The results of experimental comparison clearly show that the hash code generated by the invention has higher accuracy and stronger distinguishability, and each index on AlexNet is higher than that of the original HCN method.

Claims

1. A continuous learning method based on a Hash center is characterized in that: comprises the following steps:

step 1, preparing an image data set in the field of image retrieval, wherein the image data set contains similar data pairs and non-similar data pairs;

step 2, inputting the similar data pairs and the non-similar data pairs in the image data set into a convolutional neural network for feature learning;

step 3, the result of the feature learning passes through a Hash layer, and the Hash layer converts continuous depth representation into K-dimensional representation;

2. The hash center-based continuous learning method according to claim 1, wherein: in the step 2, the convolutional neural network is AlexNet or ResNet.

3. The hash center-based continuous learning method according to claim 1, wherein: in the step 3, after the hash layer is passed, the hash codes of the similar data pairs are converged to a common hash center after being constrained by the center similarity, the hash codes of the dissimilar data pairs are converged to different hash centers after being constrained by the center similarity, and the convergence target is the hash center in the hamming space.

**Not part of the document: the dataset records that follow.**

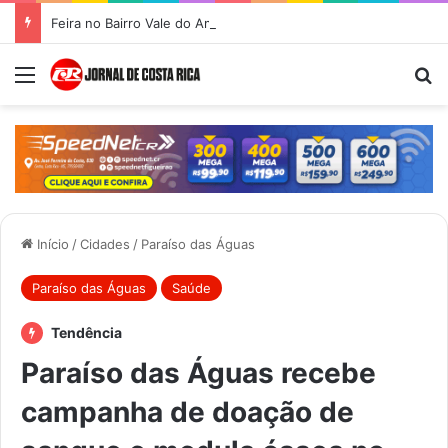
Feira no Bairro Vale do Amanhecer acontece hoje e União das Feiras será na Feira Central no sábado
Menu
Pr
Início
/
Cidades
/
Paraíso das Águas
Paraíso das Águas
Saúde
Tendência
Paraíso das Águas recebe
campanha de doação de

4. The hash center-based continuous learning method according to claim 1, wherein: in step 3, the hash layer includes three fully-connected layers, each fully-connected layer includes a row of neurons and an activation function, the activation functions of the first two fully-connected layers are ReLU functions, and the activation function of the third fully-connected layer is tanh function.

5. The hash center-based continuous learning method according to claim 1, wherein: in step 4, the activation function is an sgn function.